▶ [DESCRIPTION OF THE TASK] Check each line of the records below for the word "fill" and copy those where it appears.
────────────────
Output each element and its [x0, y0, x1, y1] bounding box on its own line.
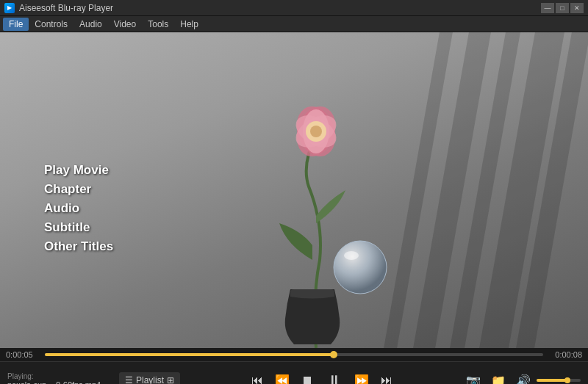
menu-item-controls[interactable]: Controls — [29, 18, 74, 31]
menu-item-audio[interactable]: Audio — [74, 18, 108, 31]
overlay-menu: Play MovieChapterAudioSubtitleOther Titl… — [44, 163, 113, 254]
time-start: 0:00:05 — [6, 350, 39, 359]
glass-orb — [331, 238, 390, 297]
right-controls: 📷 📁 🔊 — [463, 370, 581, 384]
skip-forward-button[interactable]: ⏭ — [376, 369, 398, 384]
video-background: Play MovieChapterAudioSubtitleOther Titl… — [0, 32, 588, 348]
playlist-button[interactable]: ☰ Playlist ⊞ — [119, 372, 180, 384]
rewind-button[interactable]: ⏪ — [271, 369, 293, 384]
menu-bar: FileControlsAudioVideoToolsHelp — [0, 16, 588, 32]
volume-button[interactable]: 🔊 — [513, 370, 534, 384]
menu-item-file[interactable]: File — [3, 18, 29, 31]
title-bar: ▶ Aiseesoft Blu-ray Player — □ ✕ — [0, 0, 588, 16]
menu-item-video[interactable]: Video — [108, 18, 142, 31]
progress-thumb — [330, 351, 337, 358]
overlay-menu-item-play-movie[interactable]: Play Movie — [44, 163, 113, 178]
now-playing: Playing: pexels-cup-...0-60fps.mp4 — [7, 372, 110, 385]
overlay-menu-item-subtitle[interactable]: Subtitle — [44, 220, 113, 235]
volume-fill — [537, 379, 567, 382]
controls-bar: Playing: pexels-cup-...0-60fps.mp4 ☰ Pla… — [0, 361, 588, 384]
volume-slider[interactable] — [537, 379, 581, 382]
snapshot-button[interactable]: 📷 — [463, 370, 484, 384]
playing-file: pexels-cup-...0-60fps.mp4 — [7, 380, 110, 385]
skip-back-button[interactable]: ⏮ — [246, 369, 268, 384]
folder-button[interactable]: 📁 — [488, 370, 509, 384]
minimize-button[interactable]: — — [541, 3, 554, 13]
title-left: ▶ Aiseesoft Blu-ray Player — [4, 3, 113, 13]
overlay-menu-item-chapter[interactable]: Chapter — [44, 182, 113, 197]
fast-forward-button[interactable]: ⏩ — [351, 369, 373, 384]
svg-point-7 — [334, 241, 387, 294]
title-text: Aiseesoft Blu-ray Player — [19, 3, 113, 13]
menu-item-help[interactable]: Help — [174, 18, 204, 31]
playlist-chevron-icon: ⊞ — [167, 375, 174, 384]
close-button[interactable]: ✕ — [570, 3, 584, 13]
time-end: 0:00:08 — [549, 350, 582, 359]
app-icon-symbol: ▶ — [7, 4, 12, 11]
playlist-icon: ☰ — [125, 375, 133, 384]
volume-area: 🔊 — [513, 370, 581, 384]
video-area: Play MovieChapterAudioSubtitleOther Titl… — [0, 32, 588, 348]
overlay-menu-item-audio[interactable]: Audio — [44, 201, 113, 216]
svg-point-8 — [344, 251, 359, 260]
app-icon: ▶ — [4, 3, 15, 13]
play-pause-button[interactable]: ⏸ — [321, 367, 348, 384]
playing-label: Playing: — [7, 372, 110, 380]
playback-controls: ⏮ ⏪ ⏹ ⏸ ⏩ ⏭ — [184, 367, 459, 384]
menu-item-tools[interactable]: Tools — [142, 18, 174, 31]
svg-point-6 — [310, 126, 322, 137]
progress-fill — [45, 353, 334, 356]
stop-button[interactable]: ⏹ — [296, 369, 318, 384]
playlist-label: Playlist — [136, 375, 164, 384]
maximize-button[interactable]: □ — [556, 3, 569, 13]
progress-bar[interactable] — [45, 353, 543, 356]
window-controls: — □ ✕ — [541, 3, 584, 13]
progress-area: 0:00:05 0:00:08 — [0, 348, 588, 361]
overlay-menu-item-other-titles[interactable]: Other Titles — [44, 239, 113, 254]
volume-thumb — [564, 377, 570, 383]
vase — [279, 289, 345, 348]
────────────────
▶ [ANSWER SPACE]
volume-fill — [537, 379, 567, 382]
progress-fill — [45, 353, 334, 356]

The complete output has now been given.